*WHAT YOU HAVE TO DO*
Could you give the data that follows again exactly, without its pictures?

**** DATA SHOWN

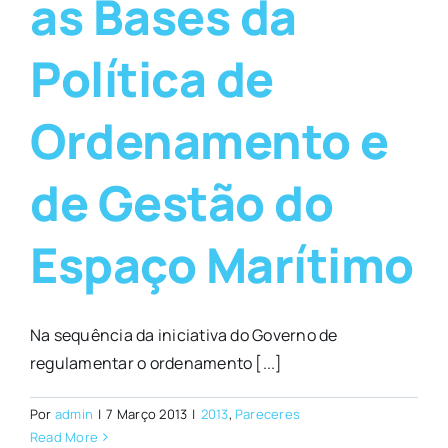
as Bases da
Política de
Ordenamento e
de Gestão do
Espaço Marítimo
Na sequência da iniciativa do Governo de
regulamentar o ordenamento [...]
Por
admin
|
7 Março 2013
|
2013
,
Pareceres
Read More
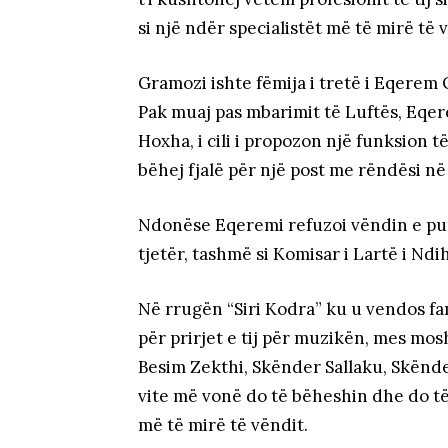
si një ndër specialistët më të mirë të 
Gramozi ishte fëmija i tretë i Eqerem O
Pak muaj pas mbarimit të Luftës, Eqer
Hoxha, i cili i propozon një funksion t
bëhej fjalë për një post me rëndësi n
Ndonëse Eqeremi refuzoi vëndin e punë
tjetër, tashmë si Komisar i Lartë i Nd
Në rrugën “Siri Kodra” ku u vendos fa
për prirjet e tij për muzikën, mes mos
Besim Zekthi, Skënder Sallaku, Skënder 
vite më vonë do të bëheshin dhe do të
më të mirë të vëndit.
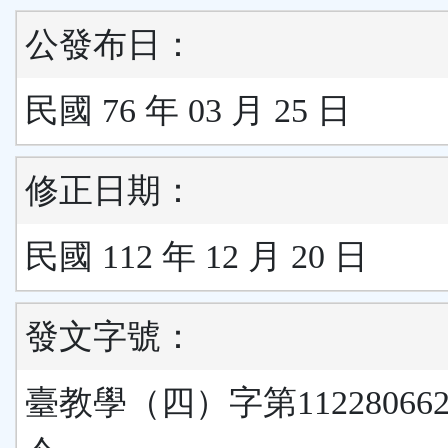
公發布日：
民國 76 年 03 月 25 日
修正日期：
民國 112 年 12 月 20 日
發文字號：
臺教學（四）字第11228066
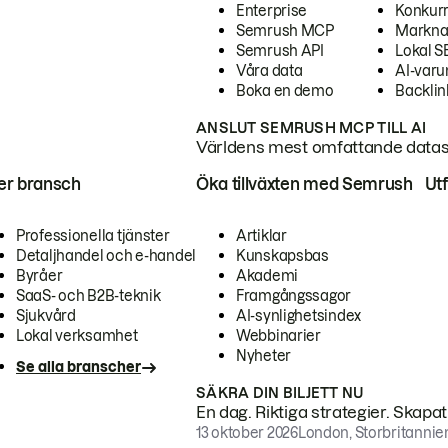
Enterprise
Konkur
Semrush MCP
Markna
Semrush API
Lokal 
Våra data
AI-var
Boka en demo
Backlin
ANSLUT SEMRUSH MCP TILL AI
Världens mest omfattande dataset
ter bransch
Öka tillväxten med Semrush
Ut
Professionella tjänster
Artiklar
Detaljhandel och e-handel
Kunskapsbas
Byråer
Akademi
SaaS- och B2B-teknik
Framgångssagor
Sjukvård
AI-synlighetsindex
Lokal verksamhet
Webbinarier
Nyheter
Se alla branscher
SÄKRA DIN BILJETT NU
En dag. Riktiga strategier. Skapa
13 oktober 2026
London, Storbritannie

********

*YOUR SOLUTION*
as Bases da
Política de
Ordenamento e
de Gestão do
Espaço Marítimo
Na sequência da iniciativa do Governo de
regulamentar o ordenamento [...]
Por
admin
|
7 Março 2013
|
2013
,
Pareceres
Read More
si një ndër specialistët më të mirë të 
Gramozi ishte fëmija i tretë i Eqerem O
Pak muaj pas mbarimit të Luftës, Eqer
Hoxha, i cili i propozon një funksion t
bëhej fjalë për një post me rëndësi n
Ndonëse Eqeremi refuzoi vëndin e punë
tjetër, tashmë si Komisar i Lartë i Nd
Në rrugën “Siri Kodra” ku u vendos fa
për prirjet e tij për muzikën, mes mos
Besim Zekthi, Skënder Sallaku, Skënder 
vite më vonë do të bëheshin dhe do të
më të mirë të vëndit.
公發布日：
民國 76 年 03 月 25 日
修正日期：
民國 112 年 12 月 20 日
發文字號：
臺教學（四）字第11228066
Enterprise
Konkur
Semrush MCP
Markna
Semrush API
Lokal 
Våra data
AI-var
Boka en demo
Backlin
ANSLUT SEMRUSH MCP TILL AI
Världens mest omfattande dataset
ter bransch
Öka tillväxten med Semrush
Ut
Professionella tjänster
Artiklar
Detaljhandel och e-handel
Kunskapsbas
Byråer
Akademi
SaaS- och B2B-teknik
Framgångssagor
Sjukvård
AI-synlighetsindex
Lokal verksamhet
Webbinarier
Nyheter
Se alla branscher
SÄKRA DIN BILJETT NU
En dag. Riktiga strategier. Skapa
13 oktober 2026
London, Storbritannie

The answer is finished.